▶ _About this exercise_
Among the entries that follow, tally the lines with the string "Reiseveranstalter". Give no more than the number.

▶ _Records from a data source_
*** Begin section ***

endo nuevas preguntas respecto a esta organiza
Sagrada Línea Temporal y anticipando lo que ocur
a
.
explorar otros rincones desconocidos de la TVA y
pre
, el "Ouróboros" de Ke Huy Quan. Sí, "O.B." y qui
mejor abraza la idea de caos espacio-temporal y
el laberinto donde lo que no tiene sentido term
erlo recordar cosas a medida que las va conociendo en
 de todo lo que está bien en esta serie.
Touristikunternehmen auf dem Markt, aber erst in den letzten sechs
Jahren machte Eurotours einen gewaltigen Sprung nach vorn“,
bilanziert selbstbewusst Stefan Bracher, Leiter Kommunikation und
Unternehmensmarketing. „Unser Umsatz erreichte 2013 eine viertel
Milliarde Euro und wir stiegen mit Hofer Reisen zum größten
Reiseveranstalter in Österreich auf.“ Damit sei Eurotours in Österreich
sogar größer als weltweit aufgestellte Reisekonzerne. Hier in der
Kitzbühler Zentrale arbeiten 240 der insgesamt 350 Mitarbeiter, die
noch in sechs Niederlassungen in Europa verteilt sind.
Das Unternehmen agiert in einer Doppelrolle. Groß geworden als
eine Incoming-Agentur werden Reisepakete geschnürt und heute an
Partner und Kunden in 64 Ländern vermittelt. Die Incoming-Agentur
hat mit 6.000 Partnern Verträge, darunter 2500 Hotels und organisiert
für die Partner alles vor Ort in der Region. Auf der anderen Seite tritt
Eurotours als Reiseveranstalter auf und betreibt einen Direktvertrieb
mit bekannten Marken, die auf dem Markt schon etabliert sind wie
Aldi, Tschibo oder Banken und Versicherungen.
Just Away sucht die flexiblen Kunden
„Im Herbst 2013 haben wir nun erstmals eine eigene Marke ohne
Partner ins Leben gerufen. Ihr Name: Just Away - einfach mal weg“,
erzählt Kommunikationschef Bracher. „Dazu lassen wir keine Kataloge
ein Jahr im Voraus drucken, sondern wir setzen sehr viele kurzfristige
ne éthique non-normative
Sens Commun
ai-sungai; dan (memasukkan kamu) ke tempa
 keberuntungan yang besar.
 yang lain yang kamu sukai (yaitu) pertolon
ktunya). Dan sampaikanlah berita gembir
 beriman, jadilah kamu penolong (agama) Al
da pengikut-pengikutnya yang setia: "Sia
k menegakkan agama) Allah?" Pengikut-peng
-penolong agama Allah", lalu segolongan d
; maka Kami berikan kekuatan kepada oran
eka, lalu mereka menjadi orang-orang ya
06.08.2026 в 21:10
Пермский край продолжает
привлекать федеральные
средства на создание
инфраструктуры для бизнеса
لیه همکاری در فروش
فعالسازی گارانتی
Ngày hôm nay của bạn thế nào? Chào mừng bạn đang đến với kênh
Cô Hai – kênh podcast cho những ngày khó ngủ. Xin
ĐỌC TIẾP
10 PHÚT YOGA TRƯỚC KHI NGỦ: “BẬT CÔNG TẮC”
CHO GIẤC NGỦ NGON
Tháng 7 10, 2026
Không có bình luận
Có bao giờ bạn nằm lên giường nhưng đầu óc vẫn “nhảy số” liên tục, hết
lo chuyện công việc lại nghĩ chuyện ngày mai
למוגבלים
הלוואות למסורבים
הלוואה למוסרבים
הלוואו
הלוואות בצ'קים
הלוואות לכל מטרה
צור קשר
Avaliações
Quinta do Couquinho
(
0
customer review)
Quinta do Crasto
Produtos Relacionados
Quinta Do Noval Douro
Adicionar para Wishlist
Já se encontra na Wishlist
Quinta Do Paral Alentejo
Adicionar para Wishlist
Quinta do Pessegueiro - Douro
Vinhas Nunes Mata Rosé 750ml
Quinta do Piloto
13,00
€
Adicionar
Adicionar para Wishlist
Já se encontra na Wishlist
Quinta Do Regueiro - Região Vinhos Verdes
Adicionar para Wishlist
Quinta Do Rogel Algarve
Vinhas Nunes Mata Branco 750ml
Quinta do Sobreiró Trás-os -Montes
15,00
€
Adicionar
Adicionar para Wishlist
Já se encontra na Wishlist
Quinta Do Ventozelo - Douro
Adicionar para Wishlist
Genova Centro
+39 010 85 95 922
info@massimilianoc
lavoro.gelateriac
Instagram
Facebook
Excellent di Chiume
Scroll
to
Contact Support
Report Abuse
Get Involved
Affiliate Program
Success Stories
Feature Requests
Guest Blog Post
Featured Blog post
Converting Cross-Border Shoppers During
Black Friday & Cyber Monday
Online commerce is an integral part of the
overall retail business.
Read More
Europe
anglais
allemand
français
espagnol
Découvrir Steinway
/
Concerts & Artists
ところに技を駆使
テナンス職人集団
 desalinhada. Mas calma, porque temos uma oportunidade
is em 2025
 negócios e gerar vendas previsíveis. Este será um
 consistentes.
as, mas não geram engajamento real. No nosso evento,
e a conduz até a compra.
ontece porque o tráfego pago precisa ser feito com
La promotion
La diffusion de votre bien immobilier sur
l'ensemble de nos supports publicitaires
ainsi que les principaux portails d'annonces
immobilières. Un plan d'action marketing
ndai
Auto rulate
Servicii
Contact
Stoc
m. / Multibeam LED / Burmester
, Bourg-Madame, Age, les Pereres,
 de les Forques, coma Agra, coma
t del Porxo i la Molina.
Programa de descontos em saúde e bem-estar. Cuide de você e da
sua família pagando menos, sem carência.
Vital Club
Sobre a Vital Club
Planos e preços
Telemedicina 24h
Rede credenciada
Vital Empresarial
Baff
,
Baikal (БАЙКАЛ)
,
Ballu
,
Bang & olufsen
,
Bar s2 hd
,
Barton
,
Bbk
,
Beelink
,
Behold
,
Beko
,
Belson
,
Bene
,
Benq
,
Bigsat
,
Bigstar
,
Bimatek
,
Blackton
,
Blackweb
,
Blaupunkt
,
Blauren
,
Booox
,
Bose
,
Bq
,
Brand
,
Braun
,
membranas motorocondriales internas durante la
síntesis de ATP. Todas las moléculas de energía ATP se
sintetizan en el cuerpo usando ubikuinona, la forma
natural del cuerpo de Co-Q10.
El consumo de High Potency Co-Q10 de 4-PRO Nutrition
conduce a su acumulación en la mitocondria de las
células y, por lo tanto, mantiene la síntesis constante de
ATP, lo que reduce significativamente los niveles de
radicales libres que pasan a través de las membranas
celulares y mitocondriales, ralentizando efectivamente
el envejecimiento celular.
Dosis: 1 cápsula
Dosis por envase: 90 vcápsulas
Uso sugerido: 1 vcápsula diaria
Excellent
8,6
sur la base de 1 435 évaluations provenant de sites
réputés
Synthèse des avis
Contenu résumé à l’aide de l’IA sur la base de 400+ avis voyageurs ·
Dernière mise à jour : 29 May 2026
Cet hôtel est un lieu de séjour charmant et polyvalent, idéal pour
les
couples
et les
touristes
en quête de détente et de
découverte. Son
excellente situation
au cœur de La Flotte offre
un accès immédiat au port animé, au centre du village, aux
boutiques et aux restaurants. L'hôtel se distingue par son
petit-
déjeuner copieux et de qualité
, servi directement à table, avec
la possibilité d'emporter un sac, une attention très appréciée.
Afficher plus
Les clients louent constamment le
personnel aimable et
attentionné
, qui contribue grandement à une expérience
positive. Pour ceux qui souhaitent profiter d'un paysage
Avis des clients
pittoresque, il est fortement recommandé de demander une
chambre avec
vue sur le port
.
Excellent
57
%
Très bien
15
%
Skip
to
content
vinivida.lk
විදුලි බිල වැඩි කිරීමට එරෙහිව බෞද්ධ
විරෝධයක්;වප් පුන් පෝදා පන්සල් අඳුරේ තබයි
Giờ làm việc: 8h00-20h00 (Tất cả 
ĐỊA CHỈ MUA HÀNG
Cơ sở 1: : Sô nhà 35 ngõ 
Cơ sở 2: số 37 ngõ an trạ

*** End section ***

▶ _Result_
2